> **Work instructions**
Among the entries below, copy only the span from the line containing "prezzi equi, per" through the line containing "將引援目標轉向西甲巴塞隆拿的 26 歲前鋒費倫托利". Do so exactly, and skip the pictures.

> **Record set**
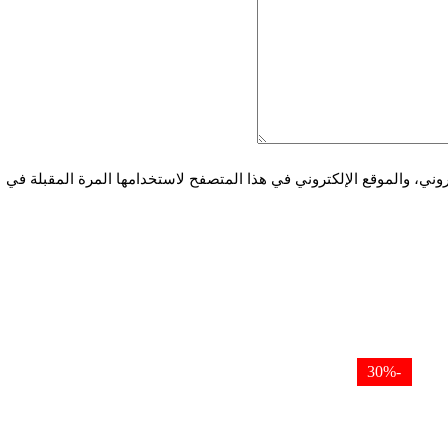
ني، والموقع الإلكتروني في هذا المتصفح لاستخدامها المرة المقبلة في
-30%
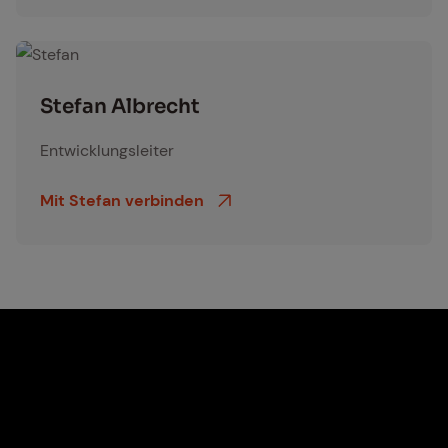
Stefan Albrecht
Ste­fan Al­brecht
Entwicklungsleiter
Mit Stefan verbinden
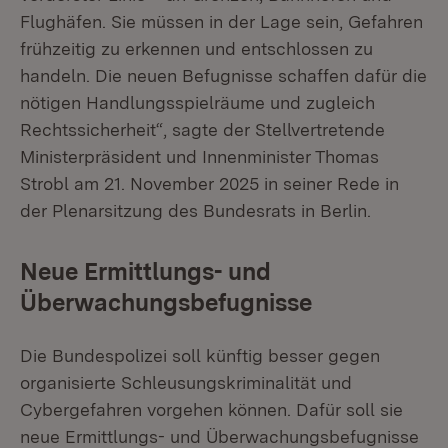
Flughäfen. Sie müssen in der Lage sein, Gefahren
frühzeitig zu erkennen und entschlossen zu
handeln. Die neuen Befugnisse schaffen dafür die
nötigen Handlungsspielräume und zugleich
Rechtssicherheit“, sagte der Stellvertretende
Ministerpräsident und Innenminister Thomas
Strobl am 21. November 2025 in seiner Rede in
der Plenarsitzung des Bundesrats in Berlin.
Neue Ermittlungs- und
Überwachungsbefugnisse
Die Bundespolizei soll künftig besser gegen
organisierte Schleusungskriminalität und
Cybergefahren vorgehen können. Dafür soll sie
neue Ermittlungs- und Überwachungsbefugnisse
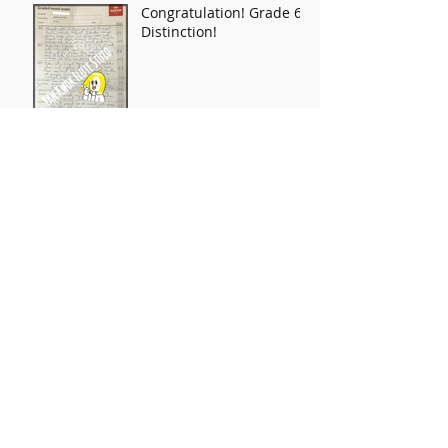
Congratulation! Grade 6
Distinction!
Archive
October 2021
(1)
1 post
August 2021
(1)
1 post
May 2021
(1)
1 post
April 2021
(3)
3 posts
March 2021
(1)
1 post
July 2019
(3)
3 posts
May 2019
(1)
1 post
March 2019
(11)
11 posts
February 2019
(4)
4 posts
January 2019
(1)
1 post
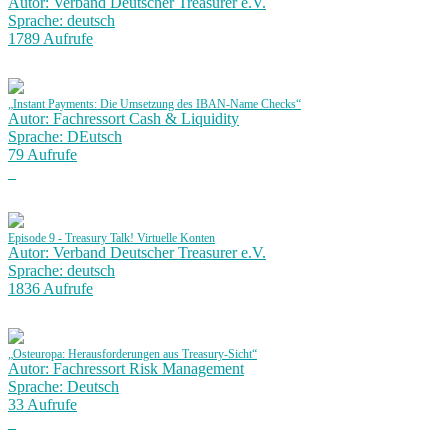
Autor: Verband Deutscher Treasurer e.V.
Sprache: deutsch
1789 Aufrufe
„Instant Payments: Die Umsetzung des IBAN-Name Checks“
Autor: Fachressort Cash & Liquidity
Sprache: DEutsch
79 Aufrufe
Episode 9 - Treasury Talk! Virtuelle Konten
Autor: Verband Deutscher Treasurer e.V.
Sprache: deutsch
1836 Aufrufe
„Osteuropa: Herausforderungen aus Treasury-Sicht“
Autor: Fachressort Risk Management
Sprache: Deutsch
33 Aufrufe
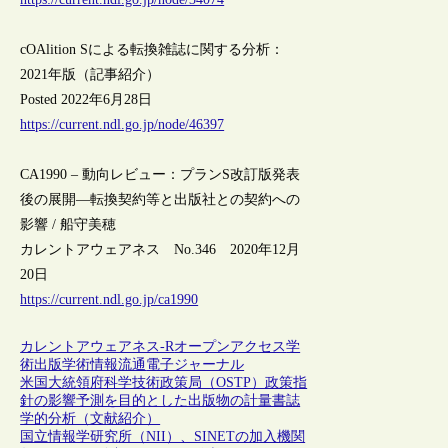
cOAlition Sによる転換雑誌に関する分析：
2021年版（記事紹介）
Posted 2022年6月28日
https://current.ndl.go.jp/node/46397
CA1990 – 動向レビュー：プランS改訂版発表
後の展開―転換契約等と出版社との契約への
影響 / 船守美穂
カレントアウェアネス No.346 2020年12月
20日
https://current.ndl.go.jp/ca1990
カレントアウェアネス-R
オープンアクセス
学
術出版
学術情報流通
電子ジャーナル
米国大統領府科学技術政策局（OSTP）政策指
針の影響予測を目的とした出版物の計量書誌
学的分析（文献紹介）
国立情報学研究所（NII）、SINETの加入機関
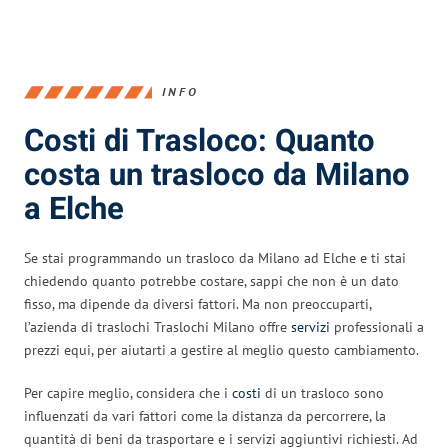
INFO
Costi di Trasloco: Quanto
costa un trasloco da Milano
a Elche
Se stai programmando un trasloco da Milano ad Elche e ti stai
chiedendo quanto potrebbe costare, sappi che non è un dato
fisso, ma dipende da diversi fattori. Ma non preoccuparti,
l’azienda di traslochi Traslochi Milano offre
servizi
professionali a
prezzi equi, per aiutarti a gestire al meglio questo cambiamento.
Per capire meglio, considera che i
costi
di un trasloco sono
influenzati da vari fattori come la distanza da percorrere, la
quantità di beni da trasportare e i servizi aggiuntivi richiesti. Ad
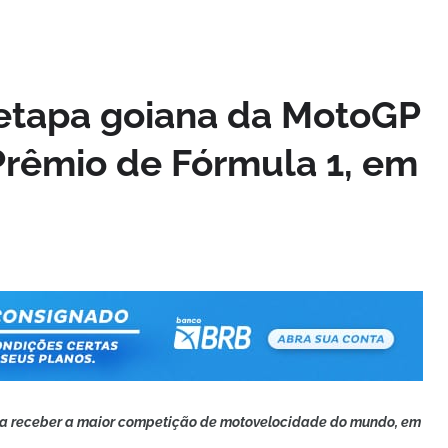
etapa goiana da MotoGP
rêmio de Fórmula 1, em
a receber a maior competição de motovelocidade do mundo, em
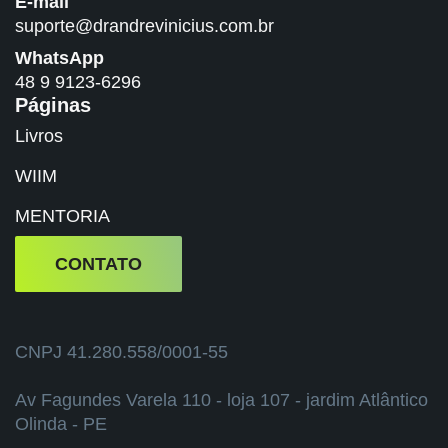
E-mail
suporte@drandrevinicius.com.br
WhatsApp
48 9 9123-6296
Páginas
Livros
WIIM
MENTORIA
CONTATO
CNPJ 41.280.558/0001-55
Av Fagundes Varela 110 - loja 107 - jardim Atlântico
Olinda - PE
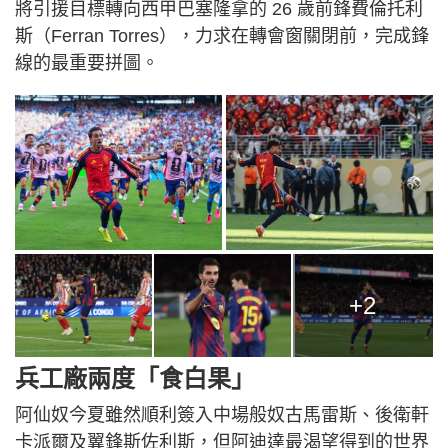
將引援目標轉向西甲巴塞隆拿的 26 歲前鋒費倫托利
斯（Ferran Torres），力求在轉會窗關閉前，完成鋒
線的最重要拼圖。
+2
兵工廠兩度「食白果」
阿仙奴今夏雖然順利簽入中場般奴古馬雷斯、後衛軒
卡派爾及翼鋒斯佐利斯，但阿迪達最渴望得到的世界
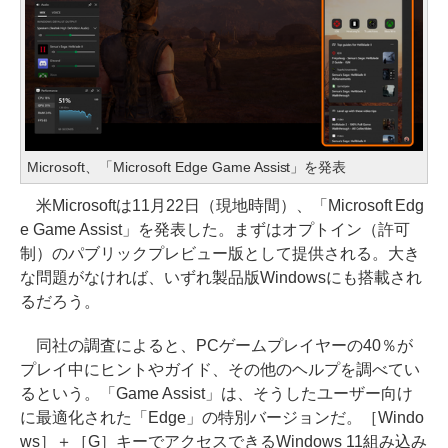
Microsoft、「Microsoft Edge Game Assist」を発表
米Microsoftは11月22日（現地時間）、「Microsoft Edg
e Game Assist」を発表した。まずはオプトイン（許可
制）のパブリックプレビュー版として提供される。大き
な問題がなければ、いずれ製品版Windowsにも搭載され
るだろう。
同社の調査によると、PCゲームプレイヤーの40％が
プレイ中にヒントやガイド、その他のヘルプを調べてい
るという。「Game Assist」は、そうしたユーザー向け
に最適化された「Edge」の特別バージョンだ。［Windo
ws］＋［G］キーでアクセスできるWindows 11組み込み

> **Response for this exercise**
prezzi equi, per aiutarti a gestire al meglio questo cambiamento.
Per capire meglio, considera che i
costi
di un trasloco sono
influenzati da vari fattori come la distanza da percorrere, la
quantità di beni da trasportare e i servizi aggiuntivi richiesti. Ad
etapa goiana da MotoGP
rêmio de Fórmula 1, em
a receber a maior competição de motovelocidade do mundo, em
E-mail
suporte@drandrevinicius.com.br
WhatsApp
48 9 9123-6296
Páginas
Livros
WIIM
MENTORIA
CONTATO
CNPJ 41.280.558/0001-55
Av Fagundes Varela 110 - loja 107 - jardim Atlântico
Olinda - PE
將引援目標轉向西甲巴塞隆拿的 26 歲前鋒費倫托利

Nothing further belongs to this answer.